3 alleged extremist group members arrested ahead of Richmond gun rally

FBI arrests 3 men linked to white supremacist group

GREENBELT, Md., (WWBT/AP) - Three members of a reportedly racially motivated violent extremist group have been arrested in Maryland and Delaware by FBI special agents.

The FBI Baltimore Field Office confirms Brian Mark Lemley, Jr., 33, William Garfield Bilbrough IV, 19, and Patrik Jordan Mathews, 27, were all arrested by agents early Thursday morning.

Lemley, of Elkton, Maryland, and Mathews, a Canadian national currently of Newark, Delaware were arrested in Delaware. Bilbrough, of Denton, Maryland, was arrested in Maryland.

According to a release, the three men are alleged members of the group “The Base,” and have been charged with various firearms and alien charges.

The three men were believed to be planning to attend the pro-gun rally planned for Monday in Richmond, according to a law enforcement official who spoke to The Associated Press on condition of anonymity to discuss an active investigation.

The arrest comes a day after Governor Ralph Northam declared a state of emergency and a temporary ban on all weapons, including guns, on Capitol grounds.

The complaint charges Lemley and Bilbrough with transporting and harboring aliens and conspiring to do so. Lemley is also charged with transporting a machine gun and disposing of a firearm and ammunition to an alien unlawfully present in the United States. He also faces a charge of transporting the firearm and ammunition with intent to commit a felony.

The complaint further charges Mathews, a Canadian national, with being an alien in possession and transportation of a firearm and ammunition to commit a felony.

Patrik Mathews

Authorities said the complaint was filed Tuesday, but unsealed Thursday with the trio’s arrest.

According to the release from the U.S. Attorney’s Office in Maryland, within “The Base’s" encrypted chatrooms, members have talked about “recruitment, creating a white ethno-state, committing acts of violence against minority communities the organization’s military-style training camps, and ways to make improvised explosive devices.”

Lemley previously served as Cavalry Scout in the United States Army, and Mathews, a Canadian citizen illegally in the US, was a combat engineer with the Canadian Army Reserve as of Aug. 2019.

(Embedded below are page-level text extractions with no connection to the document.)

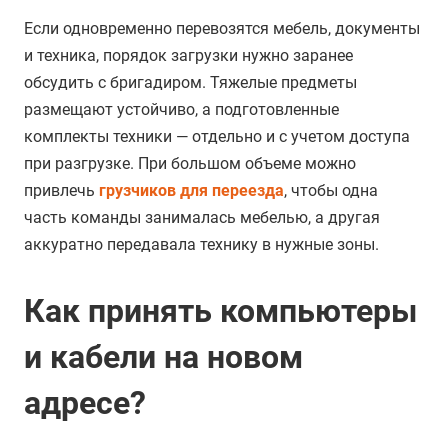
Если одновременно перевозятся мебель, документы
и техника, порядок загрузки нужно заранее
обсудить с бригадиром. Тяжелые предметы
размещают устойчиво, а подготовленные
комплекты техники — отдельно и с учетом доступа
при разгрузке. При большом объеме можно
привлечь
грузчиков для переезда
, чтобы одна
часть команды занималась мебелью, а другая
аккуратно передавала технику в нужные зоны.
Как принять компьютеры
и кабели на новом
адресе?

Court documents state Mathews illegally crossed into the US near Minnesota on Aug. 19, 2019. On Aug. 30, Lemley and Bilbrough allegedly drove to Michigan to pick him up before all of them returned to Maryland.

U.S. and Canadian authorities had been searching for Mathews after his truck was found in September near the border between the two countries. He was last seen by family members in Beausejour, northeast of Winnipeg, on Aug. 24, according to the Royal Canadian Mounted Police. The Canadian military’s intelligence unit was investigating Mathews for “possible racist extremist activities” for several months, according to the Canadian Department of National Defence.

“According to the affidavit, during December 2019, Lemley and Mathews used an upper receiver ordered by Lemley, as well as other firearms parts, to make a functioning assault rifle," the release said. "Also in December, Lemley, Mathews, and Bilbrough allegedly attempted to manufacture a controlled substance, DMT, at Lemley and Mathews’s apartment. Furthermore, Lemley, Mathews, and Bilbrough discussed The Base’s activities and spoke about other members of the organization. Mathews also allegedly showed the assault rifle to Bilbrough, who examined the assault rifle and returned it to Mathews.”

A few days later, Lemley and Mathews bought 150 rounds of ammunition and paper shooting targets and Lemley was spotted by an FBI agent at a gun range in Maryland. Court papers sayd federal agents heard the gun firing in rapid succession and authorities allege that Lemley later told Mathews: “Oh oops, it looks like I accidentally made a machine gun.”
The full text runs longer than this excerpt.